Something extraordinary is going on inside Melbourne Museum. A dozen or more kids are deep in its back rooms, getting up close and personal with boomerangs, possum-skin cloaks and other ancestral belongings.
“Welcome, everybody,” says Kimberley Moulton, senior curator of the South Eastern Aboriginal Collection. “We’re going to have a look at the collections from your region and your mobs. The doors are always open for your mob to come in and see different things.”
It’s 2019, and these Melbourne Indigenous Transition School (MITS) students are taking part in First Stories, a visionary collaboration between artist Hayley Millar-Baker, the Monash University Museum of Art, and Museums Victoria. Through it, Millar-Baker has helped the high-schoolers research their family stories of being at home and on country, and, at Melbourne Museum, they’ve learnt about their totem animals and photographed objects to be part of artworks.
Judging by their smiles, the experience was a great success. For Moulton, a Yorta Yorta woman, the act of bringing First Peoples communities like these into the museum is deeply important. “In the past, Aboriginal people haven’t felt welcome in these places; they haven’t really felt represented correctly. They’ve often been historified through a non-Indigenous, anthropological perspective,” she says.
“They are so important in terms of our cultural strength and our identities, and in honouring our ancestors. All of these things make us strong as a community, which means our futures will be strong.
Although this has been slowly changing, it’s critical that communities connect with objects from their past, she says. “They are so important in terms of our cultural strength and our identities, and in honouring our ancestors. All of these things make us strong as a community, which means our futures will be strong. I really think museums and cultural collections and contemporary art play a crucial role in all of that.”
Moulton was born and raised in Shepparton, Victoria. Racism was a part of life growing up, and Moulton witnessed it first-hand at school and at local football matches (her family is a big supporter of Rumbalara Football Club).

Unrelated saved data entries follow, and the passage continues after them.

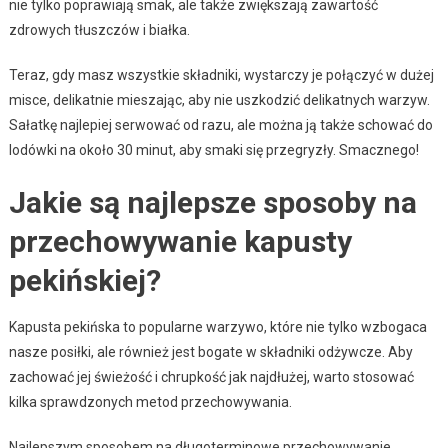
nie tylko poprawiają smak, ale także zwiększają zawartość
zdrowych tłuszczów i białka.
Teraz, gdy masz wszystkie składniki, wystarczy je połączyć w dużej
misce, delikatnie mieszając, aby nie uszkodzić delikatnych warzyw.
Sałatkę najlepiej serwować od razu, ale można ją także schować do
lodówki na około 30 minut, aby smaki się przegryzły. Smacznego!
Jakie są najlepsze sposoby na
przechowywanie kapusty
pekińskiej?
Kapusta pekińska to popularne warzywo, które nie tylko wzbogaca
nasze posiłki, ale również jest bogate w składniki odżywcze. Aby
zachować jej świeżość i chrupkość jak najdłużej, warto stosować
kilka sprawdzonych metod przechowywania.
Najlepszym sposobem na długoterminowe przechowywanie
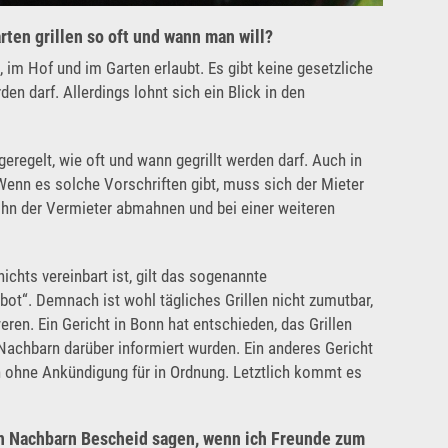
ten grillen so oft und wann man will?
, im Hof und im Garten erlaubt. Es gibt keine gesetzliche
den darf. Allerdings lohnt sich ein Blick in den
geregelt, wie oft und wann gegrillt werden darf. Auch in
Wenn es solche Vorschriften gibt, muss sich der Mieter
n ihn der Vermieter abmahnen und bei einer weiteren
chts vereinbart ist, gilt das sogenannte
t“. Demnach ist wohl tägliches Grillen nicht zumutbar,
en. Ein Gericht in Bonn hat entschieden, das Grillen
Nachbarn darüber informiert wurden. Ein anderes Gericht
h ohne Ankündigung für in Ordnung. Letztlich kommt es
n Nachbarn Bescheid sagen, wenn ich Freunde zum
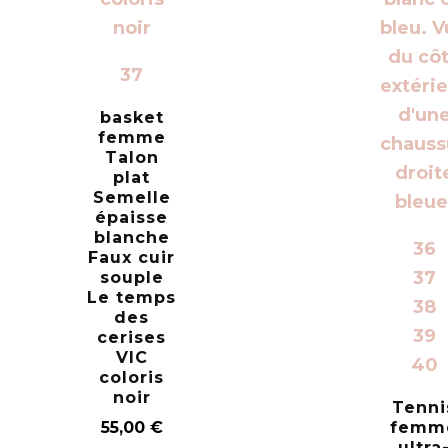
37
basket
femme
Talon
plat
Semelle
épaisse
blanche
36
Faux cuir
37
souple
Le temps
38
des
39
cerises
VIC
40
coloris
noir
Tenni
55,00
€
femm
ultra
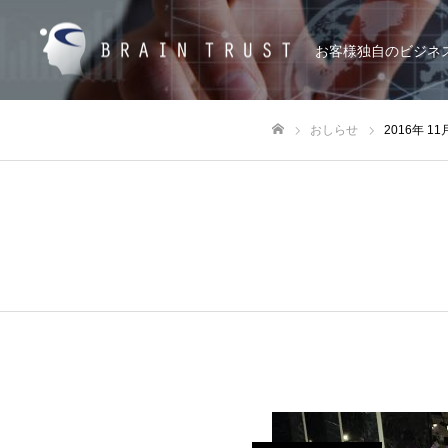
お客様独自のビジネ
おしらせ
2016年 
ホーム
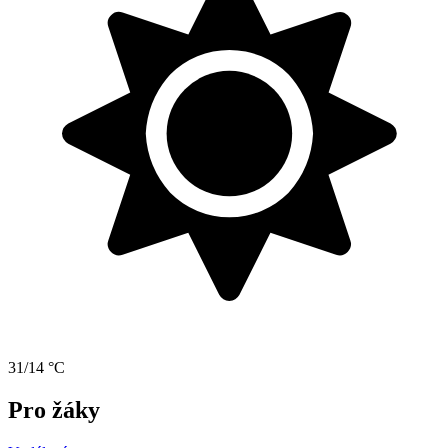
31/14 °C
Pro žáky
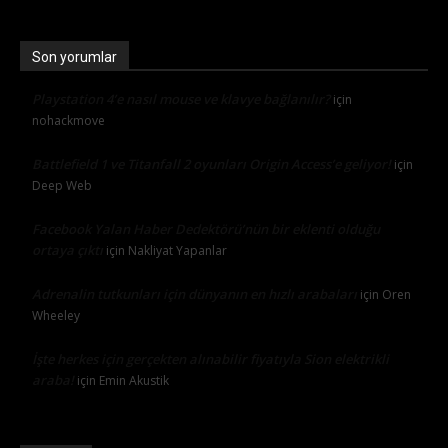
Son yorumlar
Playstation 4’e nasıl mouse ve klavye bağlanılır?
için
nohackmove
Battlefield 1 ve Titanfall 2 oyunları Origin Access’e geliyor!
için
Deep Web
Facebook Yalan Haber Dedektörü’nün bir eklenti olduğu
ortaya çıktı
için
Nakliyat Yapanlar
Adrenalin tutkunları için dünyanın en hızlı arabaları
için
Oren
Wheeley
İşte herkes için gerçekten alınabilir fiyatıyla Sion elektrikli
araba!
için
Emin Akustik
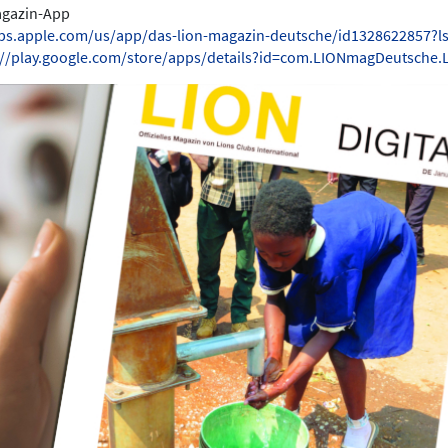
Magazin-App
pps.apple.com/us/app/das-lion-magazin-deutsche/id1328622857?l
://play.google.com/store/apps/details?id=com.LIONmagDeutsche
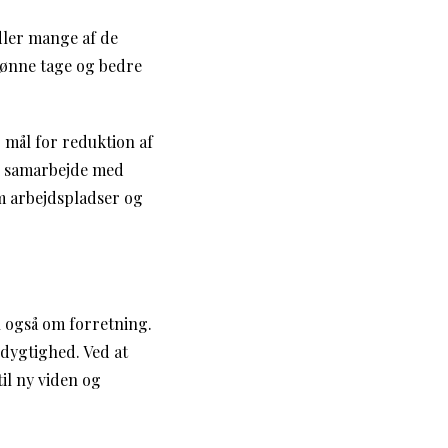
dler mange af de
grønne tage og bedre
mål for reduktion af
 i samarbejde med
om arbejdspladser og
 også om forretning.
dygtighed. Ved at
til ny viden og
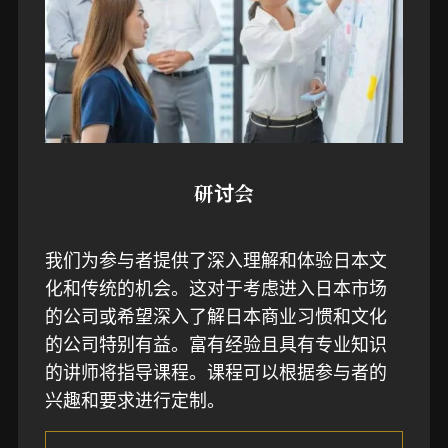
研讨会
我们为参与者提供了深入理解和体验日本文
化和传统的机会。这对于考虑进入日本市场
的公司或希望深入了解日本商业习惯和文化
的公司特别有益。富有经验且具有专业知识
的讲师将指导课程。课程可以根据参与者的
兴趣和要求进行定制。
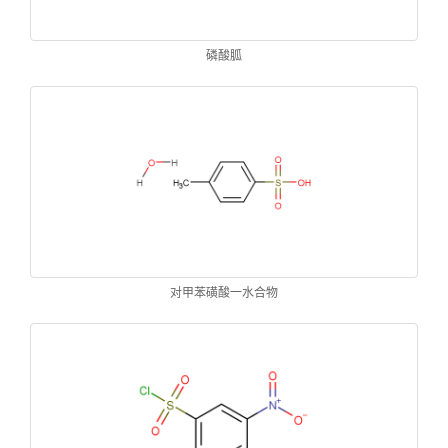
磷酸胍
对甲苯磺酸一水合物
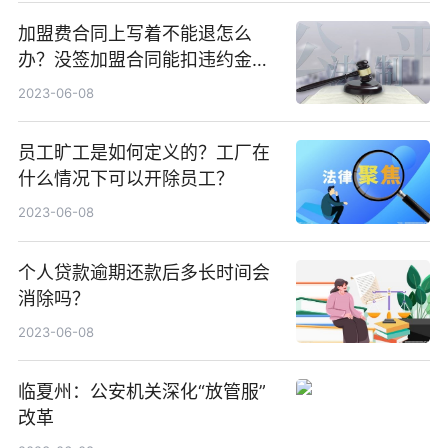
加盟费合同上写着不能退怎么
办？没签加盟合同能扣违约金
吗？
2023-06-08
员工旷工是如何定义的？工厂在
什么情况下可以开除员工？
2023-06-08
个人贷款逾期还款后多长时间会
消除吗？
2023-06-08
临夏州：公安机关深化“放管服”
改革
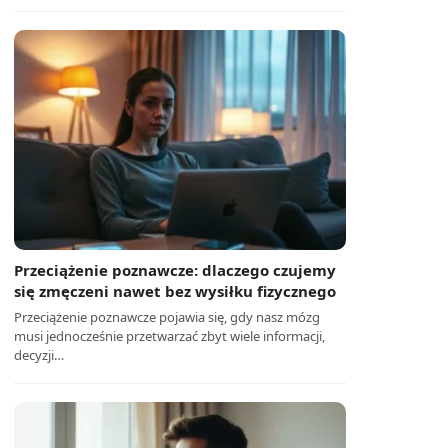
Przeciążenie poznawcze: dlaczego czujemy
się zmęczeni nawet bez wysiłku fizycznego
Przeciążenie poznawcze pojawia się, gdy nasz mózg
musi jednocześnie przetwarzać zbyt wiele informacji,
decyzji…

But there was immense strength and pride in the community, she says, which ultimately encouraged her ambition to leave ‘Shepp’ for university.
Proud and loud
Moulton’s awakening truly began, she says, while studying a Bachelor of Arts at Monash University in 2004. She learned how to think critically, was introduced to artwork by strong Aboriginal women (such as Destiny Deacon and Tracey Moffatt), and realised the family stories she had heard as a child (her great-uncle was activist William Cooper and her family came from Cummeragunja Mission) had a much deeper political context.
“My lecturers were fantastic,” recalls Moulton, adding that often in Indigenous studies she was learning about her own family from family, such as her father’s cousin, Dr Wayne Atkinson. “I remember sitting there thinking, ‘Oh, I’ve really got to step up. I’ve got to be stronger and prouder and louder’,” she says with a laugh. “If my great-grandfather and grandmothers and aunties are in this lecture to all these white kids, I’ve got a responsibility here, to carry this.”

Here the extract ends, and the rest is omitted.